April 11, 1913 – President Wilson’s Administration Begins Government-Wide Segregation

During Woodrow Wilson’s 1912 presidential campaign, he promised fairness for Blacks if elected, averring in a letter to a Black church official:

Should I become President of the United States they may count upon me for absolute fair dealing for everything by which I could assist in advancing their interests of the race.”

However, less than a month after his March 4, 1913 inauguration, President Wilson’s Administration took the first steps towards segregating the federal service.

Woodrow Wilson

Woodrow Wilson

As PBS reports:

He dismissed 15 out of 17 black supervisors who had been previously appointed to federal jobs and replaced them with whites. He also refused to appoint black ambassadors to Haiti and Santa Domingo, posts traditionally awarded to African Americans. . . . Throughout the country, blacks were segregated or dismissed from federal positions.

The President’s wife, Ellen Wilson, was said to have had a hand in segregating employees in Washington, encouraging department chiefs to assign blacks separate working, eating, and toilet facilities. To justify segregation, officials publicized complaints by white women, who were thought to be threatened by black men’s sexuality and disease.”

 Ellen Louise Axson Wilson, born in Savannah, Georgia

Ellen Louise Axson Wilson, born in Savannah, Georgia

On this day in history, a closed cabinet meeting was held in which Postmaster General Albert S. Burleson argued for segregating the Railway Mail Service. In their train cars, the workers shared glasses, towels, and washrooms. Like Ellen Wilson, he considered such exposure by whites to be anathema.  President Wilson expressed no direct objections to Burleson’s segregation plans.

Shortly after the April 11 cabinet meeting, cabinet members Treasury Secretary William G. McAdoo and Postmaster General Albert S. Burleson proceeded to segregate employees in their departments. At Post Office Department headquarters in Washington, D.C. many African American employees were downgraded, fired, or transferred to the dead letter office, where they were out of public sight.

Postmaster General Albert S. Burleson

Postmaster General Albert S. Burleson


 
The segregation implemented in the Department of Treasury and the Post Office Department involved not only screened-off working spaces, but separate lunchrooms and toilets.

As soon as the Wilson Administration implemented federal segregation individuals and groups such as the National Association for the Advancement of Colored People (NAACP) began to lobby against the administration’s segregation policies. In response to NAACP protests Wilson replied that departmental segregation was “in the interest of the Negroes.”

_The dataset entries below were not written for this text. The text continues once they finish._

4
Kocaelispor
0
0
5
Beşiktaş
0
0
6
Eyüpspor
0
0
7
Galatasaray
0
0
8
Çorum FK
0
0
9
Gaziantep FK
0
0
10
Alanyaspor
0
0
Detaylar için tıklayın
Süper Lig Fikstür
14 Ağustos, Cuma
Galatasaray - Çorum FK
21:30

In a series of letters in July and August to NAACP board chairman Oswald Garrison Villard, Wilson claimed, “We are rendering them more safe in their possession of the office and less likely to be discriminated against.”

He also added that “Some of the most thoughtful colored men I have conversed with have themselves approved of this policy.” (Nancy J. Weiss, “The Negro and the New Freedom: Fighting Wilsonian Segregation,” Political Science Quarterly, Vol. 84, No. 1 (Mar., 1969), online here.)